(Stored items)
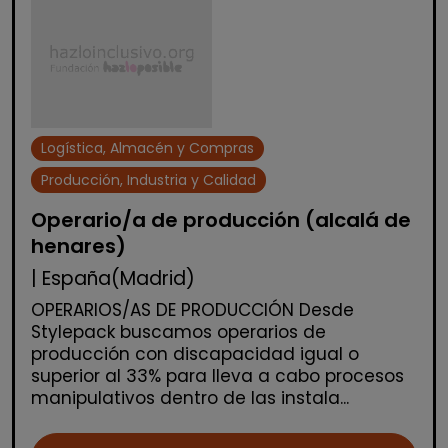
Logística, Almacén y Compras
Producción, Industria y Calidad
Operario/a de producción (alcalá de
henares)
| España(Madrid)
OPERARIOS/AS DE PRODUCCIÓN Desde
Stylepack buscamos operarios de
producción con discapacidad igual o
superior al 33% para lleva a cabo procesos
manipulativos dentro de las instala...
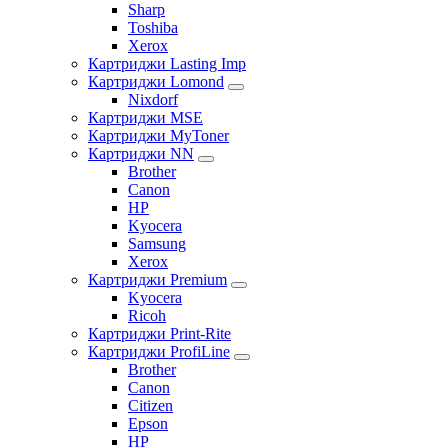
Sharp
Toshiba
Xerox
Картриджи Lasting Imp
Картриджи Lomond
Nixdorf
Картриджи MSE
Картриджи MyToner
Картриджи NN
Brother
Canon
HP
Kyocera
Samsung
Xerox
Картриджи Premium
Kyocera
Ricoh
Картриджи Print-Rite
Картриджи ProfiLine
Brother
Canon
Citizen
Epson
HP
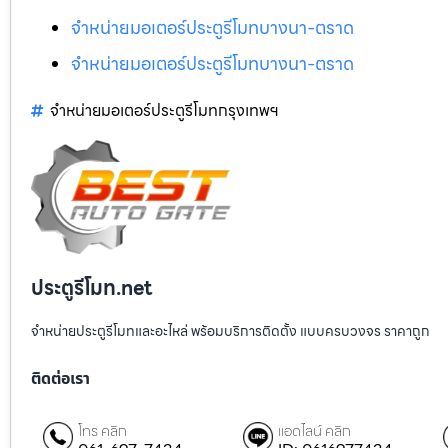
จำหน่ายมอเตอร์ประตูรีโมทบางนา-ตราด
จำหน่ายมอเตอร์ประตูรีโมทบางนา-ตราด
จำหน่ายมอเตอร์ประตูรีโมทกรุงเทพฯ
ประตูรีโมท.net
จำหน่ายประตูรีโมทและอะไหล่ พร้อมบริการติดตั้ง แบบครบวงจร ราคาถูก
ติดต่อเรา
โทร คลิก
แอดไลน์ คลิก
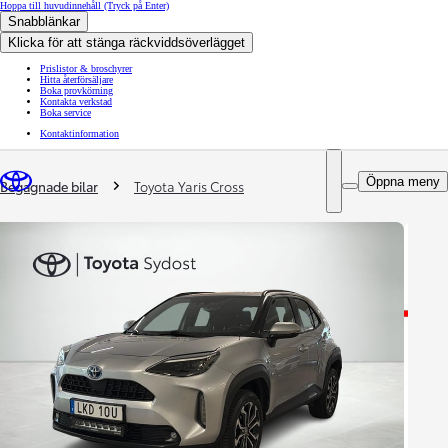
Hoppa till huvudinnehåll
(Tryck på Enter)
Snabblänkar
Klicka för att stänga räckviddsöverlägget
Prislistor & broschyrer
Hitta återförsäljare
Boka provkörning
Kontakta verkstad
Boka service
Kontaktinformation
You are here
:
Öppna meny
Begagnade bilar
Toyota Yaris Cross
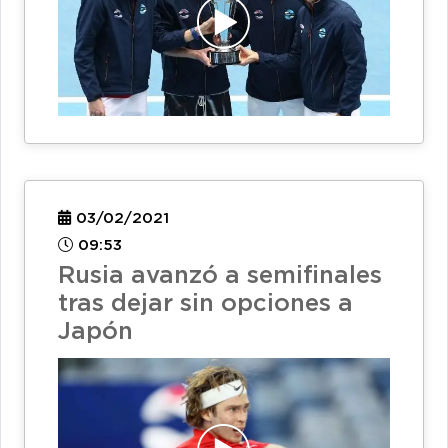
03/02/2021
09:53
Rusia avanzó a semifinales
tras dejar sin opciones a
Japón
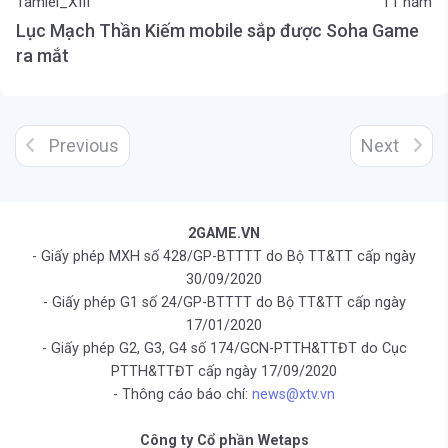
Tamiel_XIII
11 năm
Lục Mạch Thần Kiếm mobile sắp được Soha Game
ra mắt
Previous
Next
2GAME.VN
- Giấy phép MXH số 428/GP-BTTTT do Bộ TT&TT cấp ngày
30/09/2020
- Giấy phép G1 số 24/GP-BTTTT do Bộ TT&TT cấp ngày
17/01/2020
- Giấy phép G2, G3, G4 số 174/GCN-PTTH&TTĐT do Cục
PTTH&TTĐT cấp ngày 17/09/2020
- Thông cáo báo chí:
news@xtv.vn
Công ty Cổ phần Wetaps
...
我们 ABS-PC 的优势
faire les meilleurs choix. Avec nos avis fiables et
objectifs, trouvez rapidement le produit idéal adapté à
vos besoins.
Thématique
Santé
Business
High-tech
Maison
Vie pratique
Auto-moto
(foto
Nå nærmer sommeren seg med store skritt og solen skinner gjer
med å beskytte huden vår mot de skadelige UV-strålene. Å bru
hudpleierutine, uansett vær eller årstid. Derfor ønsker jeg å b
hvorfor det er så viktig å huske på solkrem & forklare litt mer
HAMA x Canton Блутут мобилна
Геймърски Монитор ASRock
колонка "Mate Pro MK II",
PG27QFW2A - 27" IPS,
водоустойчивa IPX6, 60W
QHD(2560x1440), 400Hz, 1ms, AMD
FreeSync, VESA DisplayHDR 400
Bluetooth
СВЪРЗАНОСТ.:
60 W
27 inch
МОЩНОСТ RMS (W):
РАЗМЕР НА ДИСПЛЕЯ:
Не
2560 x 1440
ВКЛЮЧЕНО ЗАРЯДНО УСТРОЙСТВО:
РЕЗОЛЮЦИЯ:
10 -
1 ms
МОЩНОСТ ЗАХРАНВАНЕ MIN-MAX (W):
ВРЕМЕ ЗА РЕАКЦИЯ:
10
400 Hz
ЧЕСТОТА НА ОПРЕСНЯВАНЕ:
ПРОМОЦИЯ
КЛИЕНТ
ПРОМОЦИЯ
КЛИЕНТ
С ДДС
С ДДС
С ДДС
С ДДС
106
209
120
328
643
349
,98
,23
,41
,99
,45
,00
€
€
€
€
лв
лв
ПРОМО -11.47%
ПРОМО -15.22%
---
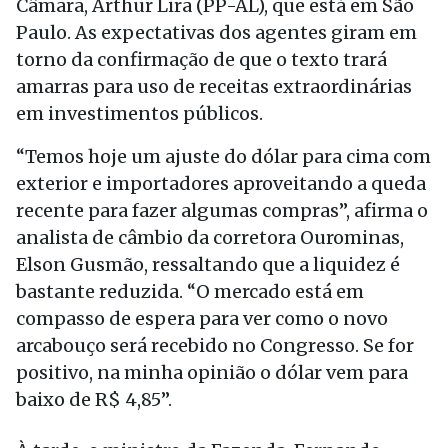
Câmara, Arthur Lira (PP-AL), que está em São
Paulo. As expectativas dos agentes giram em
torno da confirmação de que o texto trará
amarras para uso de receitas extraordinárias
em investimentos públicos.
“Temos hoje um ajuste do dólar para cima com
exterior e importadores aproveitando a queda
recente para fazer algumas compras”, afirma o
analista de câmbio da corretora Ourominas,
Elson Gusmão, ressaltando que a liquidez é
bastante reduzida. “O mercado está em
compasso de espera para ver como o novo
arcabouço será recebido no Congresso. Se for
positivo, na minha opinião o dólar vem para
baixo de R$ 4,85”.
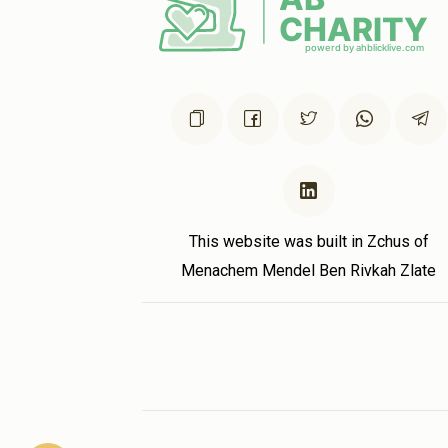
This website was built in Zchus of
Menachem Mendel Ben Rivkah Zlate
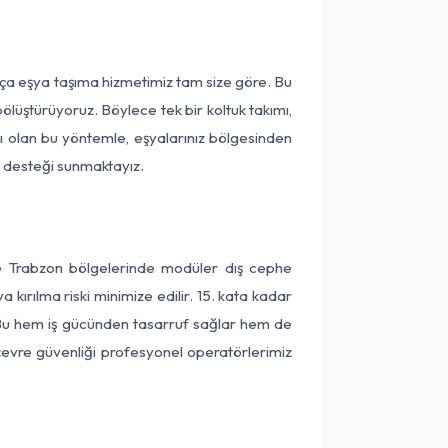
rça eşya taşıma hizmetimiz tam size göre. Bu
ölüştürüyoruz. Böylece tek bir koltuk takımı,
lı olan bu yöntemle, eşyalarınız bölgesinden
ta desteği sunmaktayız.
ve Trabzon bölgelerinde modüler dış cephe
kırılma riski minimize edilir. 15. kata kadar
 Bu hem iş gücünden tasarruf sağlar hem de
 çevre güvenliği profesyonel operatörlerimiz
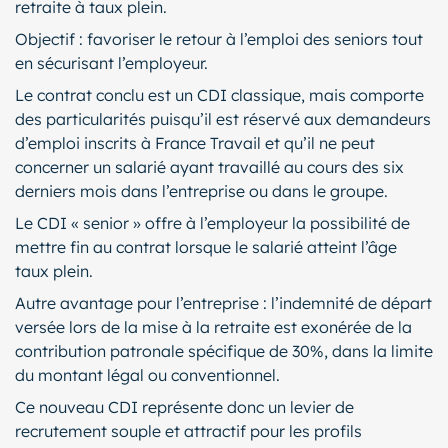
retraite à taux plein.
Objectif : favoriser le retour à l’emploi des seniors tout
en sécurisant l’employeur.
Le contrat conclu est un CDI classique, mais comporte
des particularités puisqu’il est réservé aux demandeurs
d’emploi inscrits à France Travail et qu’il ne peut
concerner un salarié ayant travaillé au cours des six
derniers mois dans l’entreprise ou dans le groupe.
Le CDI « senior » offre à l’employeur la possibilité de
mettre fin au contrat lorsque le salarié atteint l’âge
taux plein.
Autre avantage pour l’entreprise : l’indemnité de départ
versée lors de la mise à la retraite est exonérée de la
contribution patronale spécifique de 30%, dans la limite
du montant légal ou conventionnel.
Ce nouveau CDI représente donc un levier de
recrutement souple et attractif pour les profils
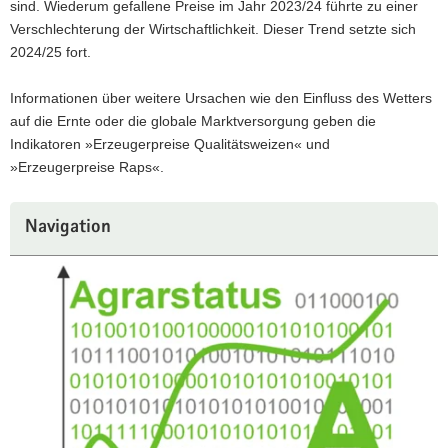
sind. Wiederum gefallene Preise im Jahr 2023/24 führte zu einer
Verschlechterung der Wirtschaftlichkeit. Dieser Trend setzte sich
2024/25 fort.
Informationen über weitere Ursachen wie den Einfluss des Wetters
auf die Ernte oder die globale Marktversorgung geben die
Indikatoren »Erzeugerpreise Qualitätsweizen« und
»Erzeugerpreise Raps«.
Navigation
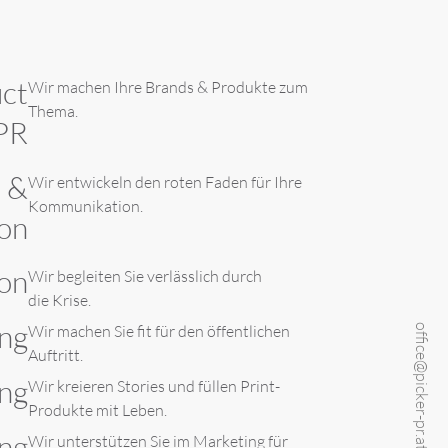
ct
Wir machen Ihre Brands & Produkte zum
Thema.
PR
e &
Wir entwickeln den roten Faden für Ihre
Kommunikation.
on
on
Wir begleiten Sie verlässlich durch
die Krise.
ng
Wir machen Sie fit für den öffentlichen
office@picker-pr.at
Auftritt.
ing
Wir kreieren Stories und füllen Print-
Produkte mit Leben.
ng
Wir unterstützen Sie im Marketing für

• _Directions_
Out of the records above, set down only the lines from the one that contains "Kontaktinformation" through the one that contains "Công ty Cổ phần Wetaps", unchanged and without the pictures.

• _Response area_
Kontaktinformation
You are here
:
Öppna meny
Begagnade bilar
Toyota Yaris Cross
03/02/2021
09:53
Rusia avanzó a semifinales
tras dejar sin opciones a
Japón
Tamiel_XIII
11 năm
Lục Mạch Thần Kiếm mobile sắp được Soha Game
ra mắt
Previous
Next
2GAME.VN
- Giấy phép MXH số 428/GP-BTTTT do Bộ TT&TT cấp ngày
30/09/2020
- Giấy phép G1 số 24/GP-BTTTT do Bộ TT&TT cấp ngày
17/01/2020
- Giấy phép G2, G3, G4 số 174/GCN-PTTH&TTĐT do Cục
PTTH&TTĐT cấp ngày 17/09/2020
- Thông cáo báo chí:
news@xtv.vn
Công ty Cổ phần Wetaps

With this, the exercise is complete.